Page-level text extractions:
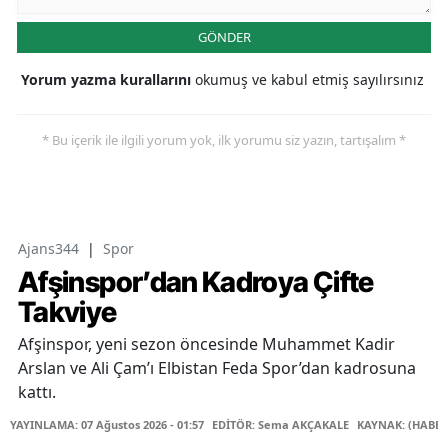
GÖNDER
Yorum yazma kurallarını
okumuş ve kabul etmiş sayılırsınız
* Bu içerik ile ilgili yorum yok, ilk yorumu siz yazın, tartışalım *
Ajans344
|
Spor
Afşinspor’dan Kadroya Çifte
Takviye
Afşinspor, yeni sezon öncesinde Muhammet Kadir
Arslan ve Ali Çam’ı Elbistan Feda Spor’dan kadrosuna
kattı.
YAYINLAMA: 07 Ağustos 2026 - 01:57
EDİTÖR: Sema AKÇAKALE
KAYNAK: (HABER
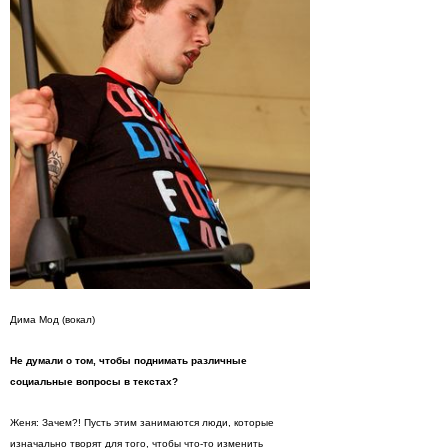
Дима Мод (вокал)
Не думали о том, чтобы поднимать различные
социальные вопросы в текстах?
Женя: Зачем?! Пусть этим занимаются люди, которые
изначально творят для того, чтобы что-то изменить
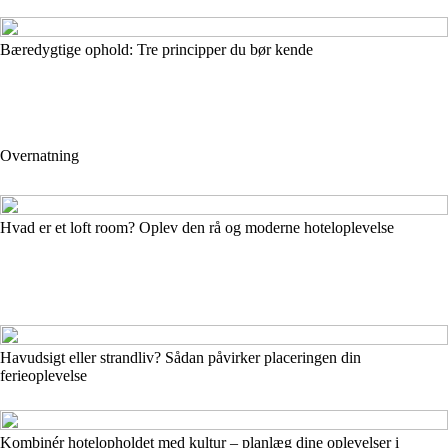
Bæredygtige ophold: Tre principper du bør kende
Overnatning
Hvad er et loft room? Oplev den rå og moderne hoteloplevelse
Havudsigt eller strandliv? Sådan påvirker placeringen din
ferieoplevelse
Kombinér hotelopholdet med kultur – planlæg dine oplevelser i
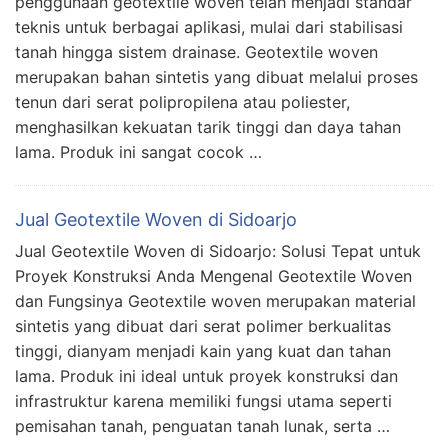
penggunaan geotextile woven telah menjadi standar
teknis untuk berbagai aplikasi, mulai dari stabilisasi
tanah hingga sistem drainase. Geotextile woven
merupakan bahan sintetis yang dibuat melalui proses
tenun dari serat polipropilena atau poliester,
menghasilkan kekuatan tarik tinggi dan daya tahan
lama. Produk ini sangat cocok …
Jual Geotextile Woven di Sidoarjo
Jual Geotextile Woven di Sidoarjo: Solusi Tepat untuk
Proyek Konstruksi Anda Mengenal Geotextile Woven
dan Fungsinya Geotextile woven merupakan material
sintetis yang dibuat dari serat polimer berkualitas
tinggi, dianyam menjadi kain yang kuat dan tahan
lama. Produk ini ideal untuk proyek konstruksi dan
infrastruktur karena memiliki fungsi utama seperti
pemisahan tanah, penguatan tanah lunak, serta …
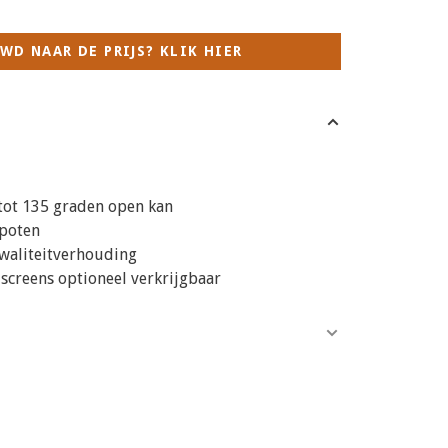
WD NAAR DE PRIJS? KLIK HIER
tot 135 graden open kan
 poten
kwaliteitverhouding
 screens optioneel verkrijgbaar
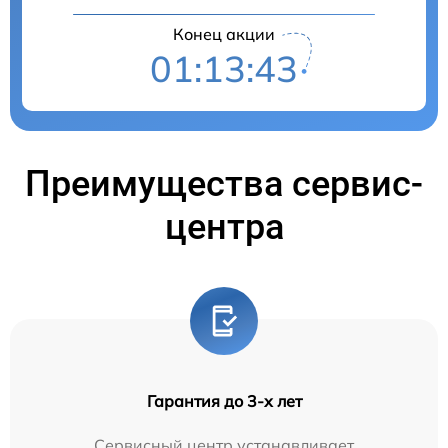
Конец акции
01:13:43
Преимущества сервис-
центра
Гарантия до 3-х лет
Сервисный центр устанавливает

● **PROBLEM TO WORK ON**:
You need to restate all of the entries above exactly and leave the pictures behind.

● **ANSWER TO THIS PROBLEM**:
GÖNDER
Yorum yazma kurallarını
okumuş ve kabul etmiş sayılırsınız
* Bu içerik ile ilgili yorum yok, ilk yorumu siz yazın, tartışalım *
Ajans344
|
Spor
Afşinspor’dan Kadroya Çifte
Takviye
Afşinspor, yeni sezon öncesinde Muhammet Kadir
Arslan ve Ali Çam’ı Elbistan Feda Spor’dan kadrosuna
kattı.
YAYINLAMA: 07 Ağustos 2026 - 01:57
EDİTÖR: Sema AKÇAKALE
KAYNAK: (HABER
Дима Мод (вокал)
Не думали о том, чтобы поднимать различные
социальные вопросы в текстах?
Женя: Зачем?! Пусть этим занимаются люди, которые
изначально творят для того, чтобы что-то изменить
Bæredygtige ophold: Tre principper du bør kende
Overnatning
Hvad er et loft room? Oplev den rå og moderne hoteloplevelse
Havudsigt eller strandliv? Sådan påvirker placeringen din
ferieoplevelse
Kombinér hotelopholdet med kultur – planlæg dine oplevelser i
penggunaan geotextile woven telah menjadi standar
teknis untuk berbagai aplikasi, mulai dari stabilisasi
tanah hingga sistem drainase. Geotextile woven
merupakan bahan sintetis yang dibuat melalui proses
tenun dari serat polipropilena atau poliester,
menghasilkan kekuatan tarik tinggi dan daya tahan
lama. Produk ini sangat cocok …
Jual Geotextile Woven di Sidoarjo
Jual Geotextile Woven di Sidoarjo: Solusi Tepat untuk
Proyek Konstruksi Anda Mengenal Geotextile Woven
dan Fungsinya Geotextile woven merupakan material
sintetis yang dibuat dari serat polimer berkualitas
tinggi, dianyam menjadi kain yang kuat dan tahan
lama. Produk ini ideal untuk proyek konstruksi dan
infrastruktur karena memiliki fungsi utama seperti
pemisahan tanah, penguatan tanah lunak, serta …
WD NAAR DE PRIJS? KLIK HIER
tot 135 graden open kan
 poten
kwaliteitverhouding
 screens optioneel verkrijgbaar
Конец акции
01:13:43
Преимущества сервис-
центра
Гарантия до 3-х лет
Сервисный центр устанавливает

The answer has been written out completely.